* **Transcribed page contents**

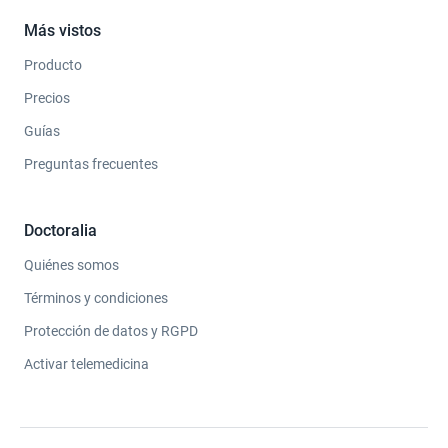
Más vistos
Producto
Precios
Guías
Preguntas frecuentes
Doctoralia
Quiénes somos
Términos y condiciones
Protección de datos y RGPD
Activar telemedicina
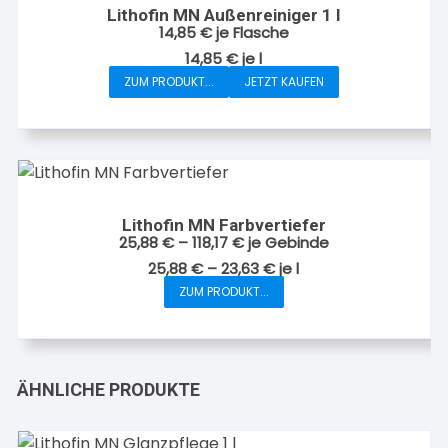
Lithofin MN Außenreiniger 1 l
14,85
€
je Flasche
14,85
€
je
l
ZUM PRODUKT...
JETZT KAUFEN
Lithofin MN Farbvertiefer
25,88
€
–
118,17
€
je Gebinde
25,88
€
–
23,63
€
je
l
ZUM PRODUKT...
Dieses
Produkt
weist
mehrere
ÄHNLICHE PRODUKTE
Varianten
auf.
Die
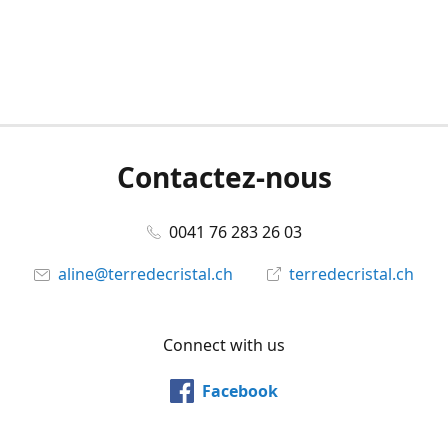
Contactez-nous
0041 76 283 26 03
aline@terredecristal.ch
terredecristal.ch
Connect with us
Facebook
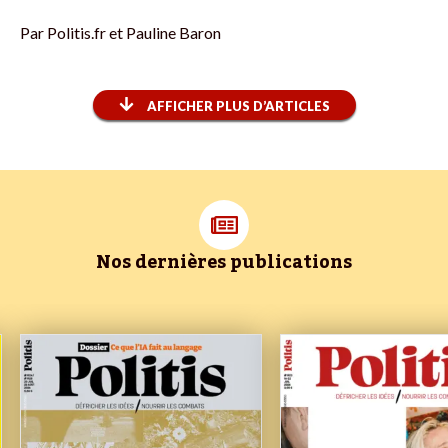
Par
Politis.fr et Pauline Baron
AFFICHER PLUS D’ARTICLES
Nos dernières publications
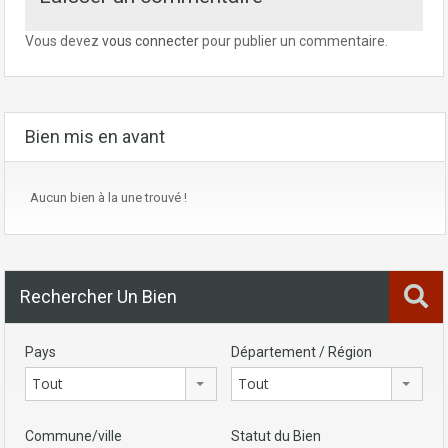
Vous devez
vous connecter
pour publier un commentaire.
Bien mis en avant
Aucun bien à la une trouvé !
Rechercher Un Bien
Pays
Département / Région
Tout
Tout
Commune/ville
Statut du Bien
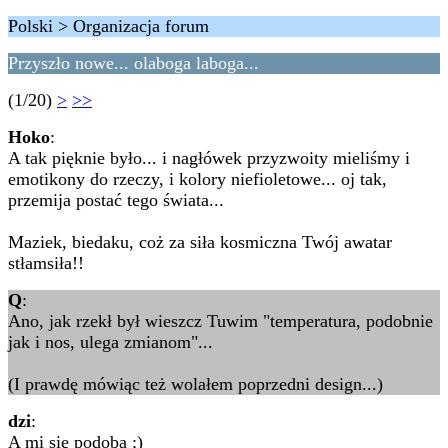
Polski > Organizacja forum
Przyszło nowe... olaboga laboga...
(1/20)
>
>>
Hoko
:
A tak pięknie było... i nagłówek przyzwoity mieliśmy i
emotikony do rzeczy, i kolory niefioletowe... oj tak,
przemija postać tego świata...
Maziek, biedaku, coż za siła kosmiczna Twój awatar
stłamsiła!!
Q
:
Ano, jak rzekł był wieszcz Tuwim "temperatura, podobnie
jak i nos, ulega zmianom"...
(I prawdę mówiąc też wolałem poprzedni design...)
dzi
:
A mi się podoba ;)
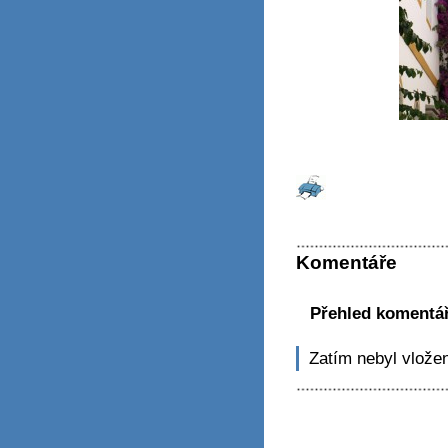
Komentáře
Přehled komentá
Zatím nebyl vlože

* **Exercise requirements**
The lines to set down run from the line with "Activar telemedicina" up to and including the line with "Connect with us" in the entries above. Reproduce them exactly, with no pictures.

* **Exercise answer**
Activar telemedicina
Lithofin MN Außenreiniger 1 l
14,85
€
je Flasche
14,85
€
je
l
ZUM PRODUKT...
JETZT KAUFEN
Lithofin MN Farbvertiefer
25,88
€
–
118,17
€
je Gebinde
25,88
€
–
23,63
€
je
l
ZUM PRODUKT...
Dieses
Produkt
weist
mehrere
ÄHNLICHE PRODUKTE
Varianten
auf.
Die
Contactez-nous
0041 76 283 26 03
aline@terredecristal.ch
terredecristal.ch
Connect with us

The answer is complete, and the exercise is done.